ACTION ITEM: Throughout the records below, find each line holding "Igor" and copy it.

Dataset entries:
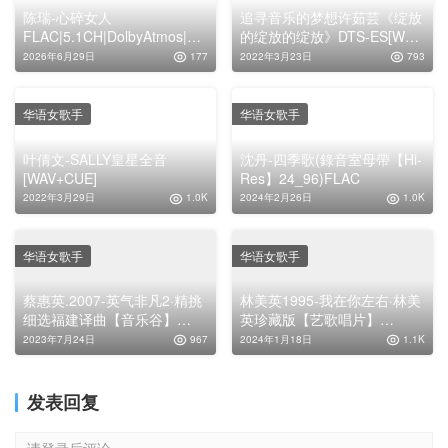
陈瑞-心碎女人
追寻音乐的梦想许茹芸《绽放
FLAC|5.1CH|DolbyAtmos|Au
的绽放的绽放》DTS-ES[WAV
ro-3D
分轨]
2026年6月29日
177
2022年3月23日
793
华语女歌手
华语女歌手
叶倩文-SALLY皇星全音
沈丹-四季歌(錄音室母帶【Hi-
[WAV+CUE]
Res】24_96)FLAC
2022年3月29日
1.0K
2024年2月26日
1.0K
华语女歌手
华语女歌手
蔡惠英.2007-英气非凡2·精挑
林美英1995-我在你左右·林美
细选福建译曲【音乐谷】
英珍藏版【艺歌唱片】
【WAV+UCE】
【WAV+CUE】
2023年7月24日
967
2024年1月18日
1.1K
发表回复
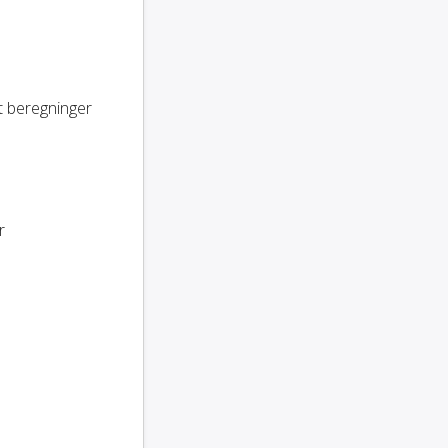
ert beregninger
r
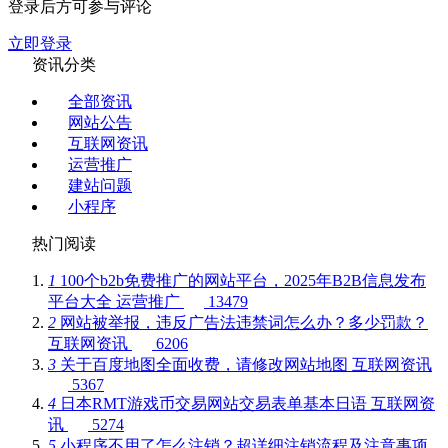
登录后方可参与评论
立即登录
资讯分类
全部资讯
网站公告
互联网资讯
运营推广
建站问题
小程序
热门阅读
1
100个b2b免费推广的网站平台，2025年B2B信息发布
平台大全
运营推广
13479
2
网站被举报，违反广告法违禁词怎么办？多少罚款？
互联网资讯
6206
3
关于百度地图全面收费，请修改网站地图
互联网资讯
5367
4
日本RMT游戏币交易网站交易表单基本日语
互联网资
讯
5274
5
小程序不用了怎么注销？超详细注销流程及注意事项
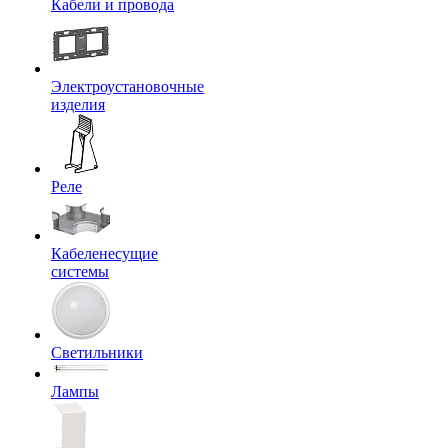
Кабели и провода
Электроустановочные
изделия
Реле
Кабеленесущие
системы
Светильники
Лампы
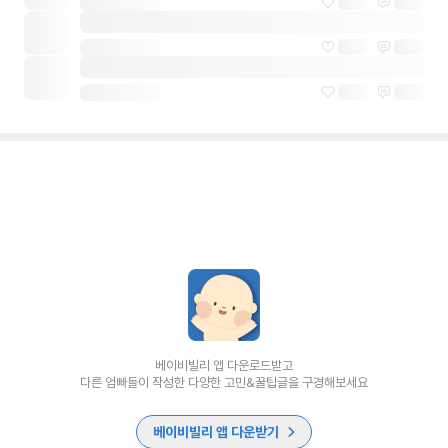
베이비빌리 앱 다운로드받고
다른 엄빠들이 작성한 다양한 고민&꿀팁글을 구경해보세요
베이비빌리 앱 다운받기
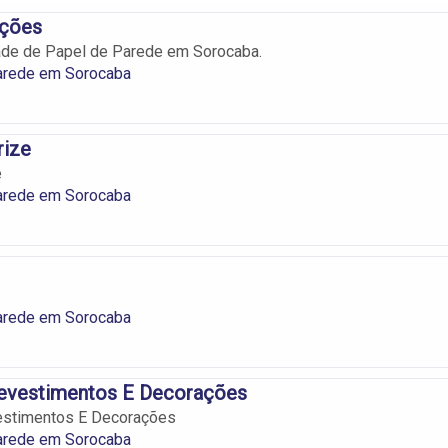
ações
ade de Papel de Parede em Sorocaba.
arede em Sorocaba
rize
e
arede em Sorocaba
arede em Sorocaba
evestimentos E Decorações
stimentos E Decorações
arede em Sorocaba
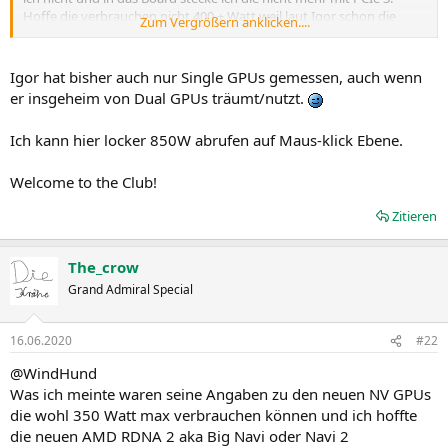
Hoffe die verbrauchen nicht 400 + Watt weil laut Igor schon die
Zum Vergrößern anklicken....
neuen NV karten wohl 300 - 350 Watt verbuchen.
Igor hat bisher auch nur Single GPUs gemessen, auch wenn
@WindHund
er insgeheim von Dual GPUs träumt/nutzt.
Das mit den Namen und Bezeichnungen am Ende für den
Endkunden ist echt verwirrend und bin schon fast am verzweifeln.
Ich kann hier locker 850W abrufen auf Maus-klick Ebene.
Kann dich also schon ganz gut verstehen und du bist damit nicht
alleine.
Welcome to the Club!
Zitieren
The_crow
Grand Admiral Special
16.06.2020
#22
@WindHund
Was ich meinte waren seine Angaben zu den neuen NV GPUs
die wohl 350 Watt max verbrauchen können und ich hoffte
die neuen AMD RDNA 2 aka Big Navi oder Navi 2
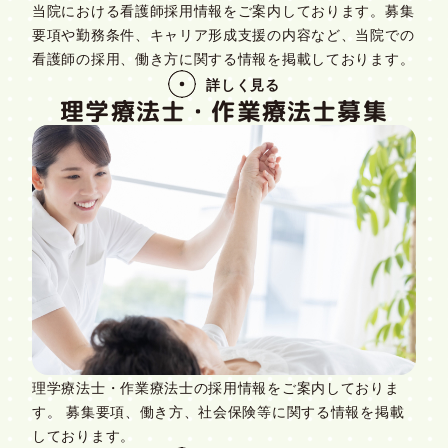
当院における看護師採用情報をご案内しております。募集
要項や勤務条件、キャリア形成支援の内容など、当院での
看護師の採用、働き方に関する情報を掲載しております。
詳しく見る
理学療法士・作業療法士募集
理学療法士・作業療法士の採用情報をご案内しておりま
す。 募集要項、働き方、社会保険等に関する情報を掲載
しております。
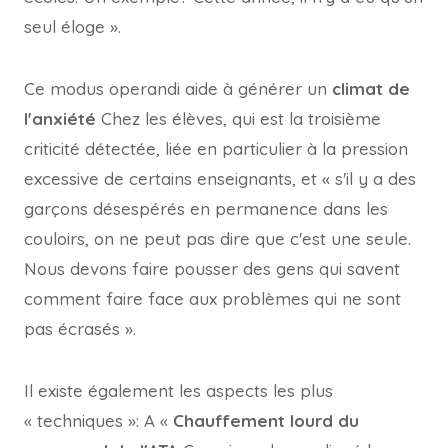
seul éloge ».
Ce modus operandi aide à générer un
climat de
l'anxiété
Chez les élèves, qui est la troisième
criticité détectée, liée en particulier à la pression
excessive de certains enseignants, et « s'il y a des
garçons désespérés en permanence dans les
couloirs, on ne peut pas dire que c'est une seule.
Nous devons faire pousser des gens qui savent
comment faire face aux problèmes qui ne sont
pas écrasés ».
Il existe également les aspects les plus
« techniques »: A «
Chauffement lourd du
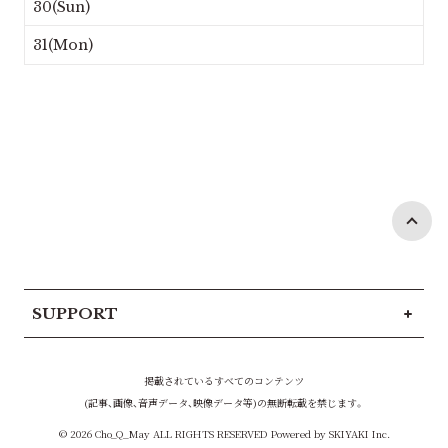
30(Sun)
31(Mon)
SUPPORT
掲載されているすべてのコンテンツ
(記事、画像、音声データ、映像データ等)の無断転載を禁じます。
© 2026 Cho_Q_May ALL RIGHTS RESERVED Powered by
SKIYAKI Inc.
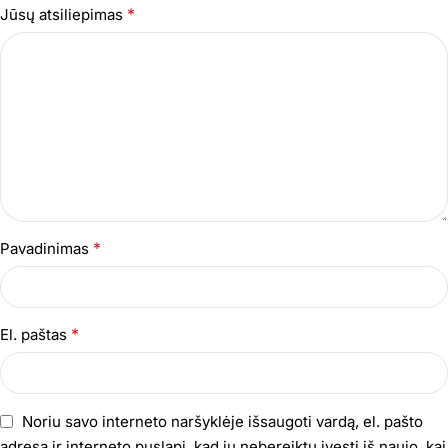
*
Jūsų atsiliepimas
*
Pavadinimas
*
El. paštas
Noriu savo interneto naršyklėje išsaugoti vardą, el. pašto
adresą ir interneto puslapį, kad jų nebereiktų įvesti iš naujo, kai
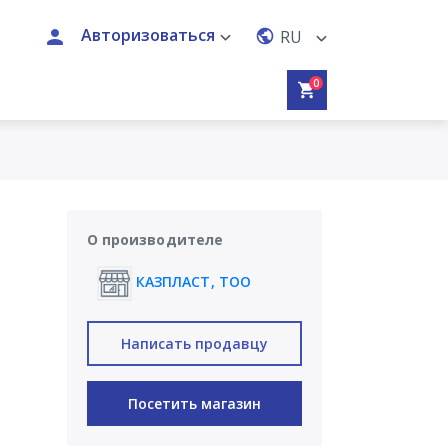
Авторизоваться
RU
0
О производителе
КАЗПЛАСТ, ТОО
Написать продавцу
Посетить магазин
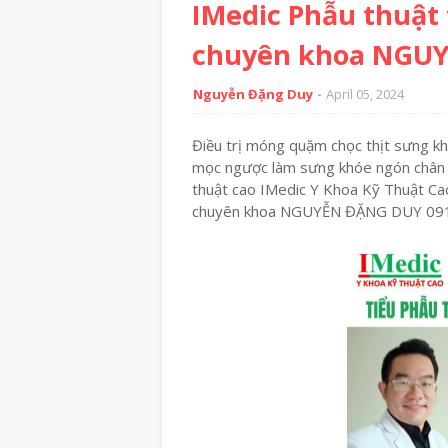
IMedic Phẫu thuật
chuyên khoa NGUY
Nguyễn Đặng Duy
April 05, 2024
Điều trị móng quặm chọc thịt sưng kh
mọc ngược làm sưng khóe ngón chân 
thuật cao IMedic Y Khoa Kỹ Thuật Ca
chuyên khoa NGUYỄN ĐẶNG DUY 09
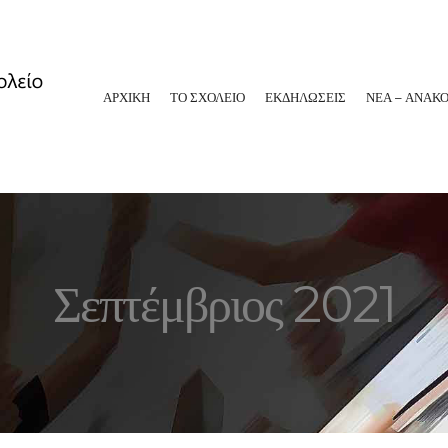
ΑΡΧΙΚΗ
ΤΟ ΣΧΟΛΕΙΟ
ΕΚΔΗΛΩΣΕΙΣ
ΝΕΑ – ΑΝΑΚΟ
Σεπτέμβριος 2021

SOLUTION BELOW:
Hoffe die verbrauchen nicht 400 + Watt weil laut Igor schon die
Igor hat bisher auch nur Single GPUs gemessen, auch wenn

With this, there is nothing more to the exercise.